Publicaciones






sábado, 8 de marzo de 2014

EL TRABAJO COLABORATIVO DE LOS MAESTROS: UNA PERSPECTIVA HISTÓRICA

 EL TRABAJO COLABORATIVO DE LOS MAESTROS: UNA PERSPECTIVA HISTÓRICA
Alejandro Alvarez Galleg0
Profesor Universidad Pedagógica Nacional
Grupo Historia de la Práctica Pedagógica

Abril 29 de 2013
Las políticas de formación de maestros en ejercicio suponen una manera de entender el oficio mismo. Hoy el trabajo docente se entiende como un asunto centrado en los resultados (estándares medidos en pruebas censales que indican el grado de calidad del servicio educativo). Allí la formación apunta a la manera como el maestro garantiza que el estudiante obtenga los mejores resultados. No se incluye el proceso de interacción subjetiva de los diversos actores.
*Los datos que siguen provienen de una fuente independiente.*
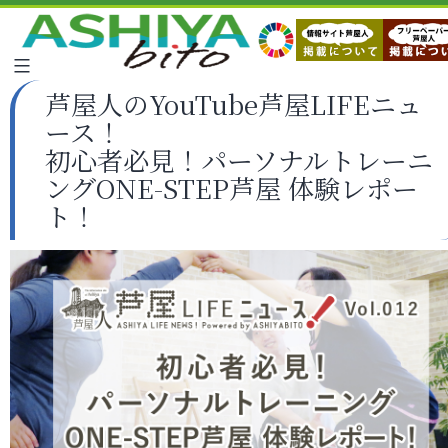
芦屋人のYouTube芦屋LIFEニュ
ース！
初心者必見！パーソナルトレーニ
ングONE-STEP芦屋 体験レポー
ト！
No es una comunidad educativa la que está involucrada. La política no se dirige a la comunidad, ni a los maestros, a no ser como mediadores, no como fin. En ese sentido el cómo se obtengan los resultados importa poco. Se reconoce que el papel del maestro es estratégico (sobre todo en las últimas revisiones que se ha hecho de la política educativa[1]) pero la política no se habría de ocupar de los procesos pedagógicos que agencian. Esta concepción no es nueva; ha convivido en el pasado con otras prácticas en las cuales el maestro es un sujeto activo, propositivo y determinante en el quehacer pedagógico. De alguna manera la historia del maestro (en la modernidad), está atravesada por esta tensión: el grado de autonomía para decidir las características y el sentido de su práctica, mediado por las posibilidades de actuar como colectivo, como equipo, lo cual supone una nivel de reflexividad y de capacidad dialógica que no siempre ha sido reconocido o promovido.
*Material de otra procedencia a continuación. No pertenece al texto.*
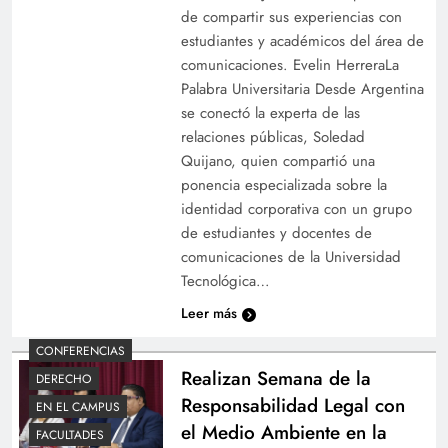
de compartir sus experiencias con
estudiantes y académicos del área de
comunicaciones. Evelin HerreraLa
Palabra Universitaria Desde Argentina
se conectó la experta de las
relaciones públicas, Soledad
Quijano, quien compartió una
ponencia especializada sobre la
identidad corporativa con un grupo
de estudiantes y docentes de
comunicaciones de la Universidad
Tecnológica…
Leer más
CONFERENCIAS
Realizan Semana de la
DERECHO
Responsabilidad Legal con
EN EL CAMPUS
el Medio Ambiente en la
FACULTADES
Si se explora históricamente la manera como se ha concebido el trabajo pedagógico en las escuelas se podrán encontrar por lo menos tres grandes tendencias en el pasado reciente (siglo XX-XXI). Cada una de ellas ha tenido unas condiciones particulares en las que se ha desplegado, pero conviven con diferentes niveles de predominancia.
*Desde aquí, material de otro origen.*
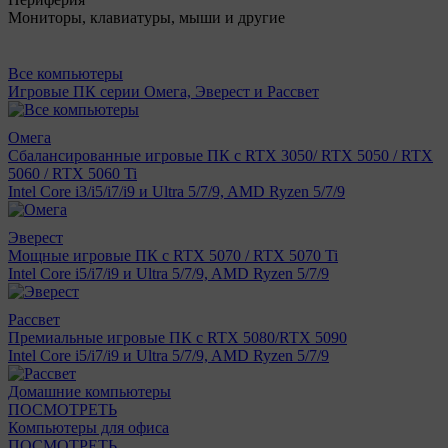
Мониторы, клавиатуры, мыши и другие
Все компьютеры
Игровые ПК серии Омега, Эверест и Рассвет
Омега
Сбалансированные игровые ПК с RTX 3050/ RTX 5050 / RTX
5060 / RTX 5060 Ti
Intel Core i3/i5/i7/i9 и Ultra 5/7/9, AMD Ryzen 5/7/9
Эверест
Мощные игровые ПК с RTX 5070 / RTX 5070 Ti
Intel Core i5/i7/i9 и Ultra 5/7/9, AMD Ryzen 5/7/9
Рассвет
Премиальные игровые ПК с RTX 5080/RTX 5090
Intel Core i5/i7/i9 и Ultra 5/7/9, AMD Ryzen 5/7/9
Домашние компьютеры
ПОСМОТРЕТЬ
Компьютеры для офиса
ПОСМОТРЕТЬ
Una primera tendencia ha sido la de la pedagogía activa. Ella se ha constituido de la mano de la psicología (a comienzos del siglo XX) cuando irrumpió para diferenciarse de las viejas ideas acerca de la enseñanza, entendida como la acción de moldear al otro bajo el supuesto de que el individuo estaba dotado de unas facultades que había que conducir. En dirección contraria la pedagogía activa con Clapared, Montessori, Decroly, Piaget, consideran que el ser humano es capaz de aprender por sí mismo gracias a las cualidades propias de la psique, con lo cuál el papel del maestro cambia radicalmente. Su lugar será diferente al del instructor que enseña lo que el alumno no sabe, y pasará a ser el de un mediador entre el niño o el aprendiz y el mundo. El aprendizaje, desde entonces, será una cualidad inherente al ser humano, una condición que será propia de la especie (hasta concebirla como un derecho humano en la actualidad). Allí la cambió la concepción de formación y de educación. Más que moldear o instruir se tratará de posibilitar el aprendizaje. La acción recaerá ahora sobre el medio y no sobre el individuo. Para ello el trabajo colaborativo será fundamental. El maestro se verá obligado a trabajar en equipo, no solamente en relación con los colegas, sino con el entorno, con todos aquellos agentes que intervengan en el espacio en el que los estudiantes crecen. La escuela será ella misma una comunidad en la que todo se dispone para que el estudiante pueda desarrollar todas sus potencialidades.[2]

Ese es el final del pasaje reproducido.